■ **DATA**

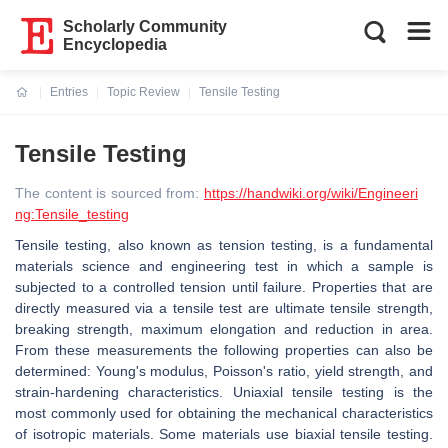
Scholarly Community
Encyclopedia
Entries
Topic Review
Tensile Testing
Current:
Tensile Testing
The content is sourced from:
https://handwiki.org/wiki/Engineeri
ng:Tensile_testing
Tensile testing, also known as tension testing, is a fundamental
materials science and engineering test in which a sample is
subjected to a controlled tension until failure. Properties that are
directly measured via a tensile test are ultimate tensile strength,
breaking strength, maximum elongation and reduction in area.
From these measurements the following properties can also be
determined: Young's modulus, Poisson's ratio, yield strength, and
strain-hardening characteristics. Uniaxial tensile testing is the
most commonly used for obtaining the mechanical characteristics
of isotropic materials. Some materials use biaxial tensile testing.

==

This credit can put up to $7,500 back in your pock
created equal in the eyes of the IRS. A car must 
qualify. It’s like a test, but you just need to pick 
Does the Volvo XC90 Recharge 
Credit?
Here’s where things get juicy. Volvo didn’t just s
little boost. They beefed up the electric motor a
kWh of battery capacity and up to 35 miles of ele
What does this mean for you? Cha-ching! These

■ **BRIEF**
Among the entries above, find the line with "Tensile testing, also" and the line with "determined: Young's modulus, Poisson's"; give again exactly these two lines and all lines between them.

■ **RESULT BELOW**
Tensile testing, also known as tension testing, is a fundamental
materials science and engineering test in which a sample is
subjected to a controlled tension until failure. Properties that are
directly measured via a tensile test are ultimate tensile strength,
breaking strength, maximum elongation and reduction in area.
From these measurements the following properties can also be
determined: Young's modulus, Poisson's ratio, yield strength, and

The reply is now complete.